» **WHAT THIS TASK INVOLVES**
Go through the entries below and print each one exactly, leaving out pictures.

***** SUPPLIED RECORDS *****

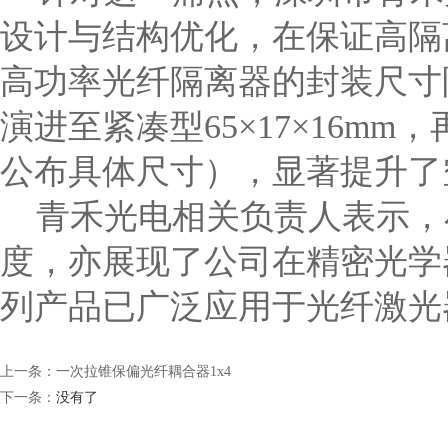
设计与结构优化，在保证高隔
高功率光纤隔离器的封装尺寸
演进至紧凑型
65×17×16mm
，
公布具体尺寸），显著提升了
青禾光电相关负责人表示，
度，亦展现了公司在精密光学
列产品已广泛应用于光纤激光
上一条：
一次拉锥保偏光纤耦合器1x4
下一条：
没有了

*****

» **YOUR SOLUTION**
设计与结构优化，在保证高隔
高功率光纤隔离器的封装尺寸
演进至紧凑型
65×17×16mm
，
公布具体尺寸），显著提升了
青禾光电相关负责人表示，
度，亦展现了公司在精密光学
列产品已广泛应用于光纤激光
上一条：
一次拉锥保偏光纤耦合器1x4
下一条：
没有了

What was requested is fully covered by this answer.